• DIRECTIONS
Extract from the entries below, exactly as given, only the lines from the line containing "Der Blog für Deine Gesundheit (71, 2461)" to the line containing "Kommentar (50, 1131)", both lines included.

• MATERIAL SUPPLIED
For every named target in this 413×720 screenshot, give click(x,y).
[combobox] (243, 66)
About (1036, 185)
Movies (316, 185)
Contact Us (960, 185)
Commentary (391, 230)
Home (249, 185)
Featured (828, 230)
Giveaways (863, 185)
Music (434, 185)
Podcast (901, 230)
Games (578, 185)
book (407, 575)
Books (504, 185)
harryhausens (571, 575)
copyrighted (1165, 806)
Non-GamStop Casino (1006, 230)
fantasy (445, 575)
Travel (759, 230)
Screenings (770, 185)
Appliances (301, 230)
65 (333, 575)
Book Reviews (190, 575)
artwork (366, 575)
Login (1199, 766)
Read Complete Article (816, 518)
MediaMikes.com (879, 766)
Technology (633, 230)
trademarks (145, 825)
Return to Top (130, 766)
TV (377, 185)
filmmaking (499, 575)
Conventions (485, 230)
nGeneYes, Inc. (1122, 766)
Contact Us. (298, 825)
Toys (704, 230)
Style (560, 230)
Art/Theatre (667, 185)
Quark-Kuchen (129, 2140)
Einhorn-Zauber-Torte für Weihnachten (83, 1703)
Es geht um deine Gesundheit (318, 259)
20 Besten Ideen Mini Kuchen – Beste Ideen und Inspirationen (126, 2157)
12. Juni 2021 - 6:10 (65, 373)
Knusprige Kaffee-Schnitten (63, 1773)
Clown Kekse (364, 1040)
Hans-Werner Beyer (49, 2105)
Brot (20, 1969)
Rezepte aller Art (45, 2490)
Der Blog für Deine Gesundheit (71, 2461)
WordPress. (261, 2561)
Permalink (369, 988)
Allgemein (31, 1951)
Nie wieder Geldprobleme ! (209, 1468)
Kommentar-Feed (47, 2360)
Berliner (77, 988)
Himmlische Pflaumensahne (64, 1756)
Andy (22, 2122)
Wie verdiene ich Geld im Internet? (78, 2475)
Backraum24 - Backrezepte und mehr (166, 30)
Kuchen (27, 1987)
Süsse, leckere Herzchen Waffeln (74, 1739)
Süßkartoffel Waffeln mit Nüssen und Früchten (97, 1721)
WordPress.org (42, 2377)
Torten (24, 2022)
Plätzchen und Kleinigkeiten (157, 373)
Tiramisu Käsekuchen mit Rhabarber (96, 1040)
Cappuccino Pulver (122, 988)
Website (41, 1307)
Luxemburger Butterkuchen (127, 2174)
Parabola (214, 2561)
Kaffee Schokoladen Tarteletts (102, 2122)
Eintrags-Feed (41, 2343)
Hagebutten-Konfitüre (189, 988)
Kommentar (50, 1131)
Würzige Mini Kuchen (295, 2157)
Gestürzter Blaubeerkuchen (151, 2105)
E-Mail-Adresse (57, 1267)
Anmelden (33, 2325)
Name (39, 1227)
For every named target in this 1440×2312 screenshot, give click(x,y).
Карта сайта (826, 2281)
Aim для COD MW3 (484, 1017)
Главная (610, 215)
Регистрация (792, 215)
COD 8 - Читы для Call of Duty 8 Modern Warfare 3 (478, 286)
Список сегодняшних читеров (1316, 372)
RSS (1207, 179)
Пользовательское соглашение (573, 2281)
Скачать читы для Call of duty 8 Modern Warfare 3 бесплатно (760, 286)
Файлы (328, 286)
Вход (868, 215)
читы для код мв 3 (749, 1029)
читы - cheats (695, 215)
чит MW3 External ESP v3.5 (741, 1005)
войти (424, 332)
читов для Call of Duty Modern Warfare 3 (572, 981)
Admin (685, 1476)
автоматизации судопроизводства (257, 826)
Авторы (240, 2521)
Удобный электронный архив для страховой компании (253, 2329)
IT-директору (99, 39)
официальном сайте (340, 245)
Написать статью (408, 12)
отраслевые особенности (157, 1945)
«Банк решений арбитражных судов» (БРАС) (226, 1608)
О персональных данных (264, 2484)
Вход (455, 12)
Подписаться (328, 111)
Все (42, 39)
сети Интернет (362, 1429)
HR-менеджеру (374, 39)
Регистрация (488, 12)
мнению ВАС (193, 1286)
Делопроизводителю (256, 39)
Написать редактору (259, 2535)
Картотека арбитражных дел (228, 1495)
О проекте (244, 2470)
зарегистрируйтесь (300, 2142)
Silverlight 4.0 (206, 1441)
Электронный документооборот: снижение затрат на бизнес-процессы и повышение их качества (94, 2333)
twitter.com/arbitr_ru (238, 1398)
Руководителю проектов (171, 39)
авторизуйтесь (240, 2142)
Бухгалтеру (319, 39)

• OUTPUT OF THE EXERCISE
Der Blog für Deine Gesundheit (71, 2461)
WordPress. (261, 2561)
Permalink (369, 988)
Allgemein (31, 1951)
Nie wieder Geldprobleme ! (209, 1468)
Kommentar-Feed (47, 2360)
Berliner (77, 988)
Himmlische Pflaumensahne (64, 1756)
Andy (22, 2122)
Wie verdiene ich Geld im Internet? (78, 2475)
Backraum24 - Backrezepte und mehr (166, 30)
Kuchen (27, 1987)
Süsse, leckere Herzchen Waffeln (74, 1739)
Süßkartoffel Waffeln mit Nüssen und Früchten (97, 1721)
WordPress.org (42, 2377)
Torten (24, 2022)
Plätzchen und Kleinigkeiten (157, 373)
Tiramisu Käsekuchen mit Rhabarber (96, 1040)
Cappuccino Pulver (122, 988)
Website (41, 1307)
Luxemburger Butterkuchen (127, 2174)
Parabola (214, 2561)
Kaffee Schokoladen Tarteletts (102, 2122)
Eintrags-Feed (41, 2343)
Hagebutten-Konfitüre (189, 988)
Kommentar (50, 1131)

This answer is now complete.